Q18 Mr Caton: You say
"if" DBS is the way forward. Does that imply that you
think perhaps more focused project funding would be a better way
forward, particularly to enable us to protect the environment?
Mr Pendleton: I think we have
always felt that where there are sufficiently strong civil society
organisations in developing countries DBS should not be given
at the exclusion of giving money directly to the kind of partner
organisations that we work with.
Q19 Mr Caton: Enthusiasm
for budgetary support at the moment tends to go hand-in-hand with
encouraging macroeconomic growth to achieve poverty reduction.

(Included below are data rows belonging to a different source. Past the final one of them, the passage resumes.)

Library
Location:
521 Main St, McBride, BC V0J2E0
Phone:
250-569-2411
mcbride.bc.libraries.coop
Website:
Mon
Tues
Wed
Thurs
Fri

Could you expand on your reservations about macroeconomic growth
being so essential?
Mr Pendleton: It is really important
to look at pieces of work like the New Economics Foundation work
because it simply states a cold economic fact, which is that for
a lot of economic effort, which is costly to the environment,
you get very little poverty reduction. While we would want to
encourage investment in developing countries, what is increasingly
important to us as an agency is looking at what resources already
exist in a developing country and looking at how developing countries
can mobilise those. In a sense, is investment in its purest sense
in developing countries the most important thing or is the way
developing country governments regulate that investment the most
important thing? For instance, if a company from Britain goes
into a developing country to invest and demands a very low tax
regime in order to do so, is that good value for money for that
developing country? Does that undermine the value of that investment?

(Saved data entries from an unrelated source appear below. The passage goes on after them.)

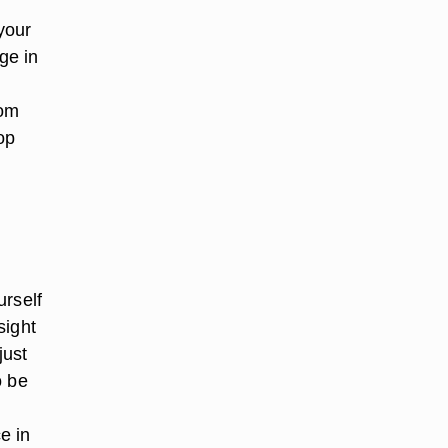
your
ge in
rom
op
urself
sight
just
o be
e in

I think you have to look at things in the round. What Christian
Aid is beginning to do is to try and analyse investments. We have
had an analysis on foreign investment hitherto which has been
about the social and environmental impact of that foreign investment
and we have looked at things like oil projects where there have
been negative impacts, but we are increasingly trying to look
at the fiscal element of that, to say what is the value of this
investment to the developing country? Of course they bring money
and jobs and therefore may contribute to macroeconomic growth,
but what do they take away? If they are not paying a sufficient
amount of tax and if they are also avoiding the payment of tax
through that process, which very often happens, by making transfers
through tax havens then is the value of that investment a good
one? Aside from the argument about economic growth per se on which
I think it is fair to say the jury is out at the very least, you
also have to look at the story behind economic growth in a sense.
So what really is the value? How much money does stay in the country?
At the end of the day that is the critical factor and it is not
the GDP growth on the table, it is how much money stays in that
country. Capital flight is increasing from developing countries
at an alarming rate and that is something that deserves our focus.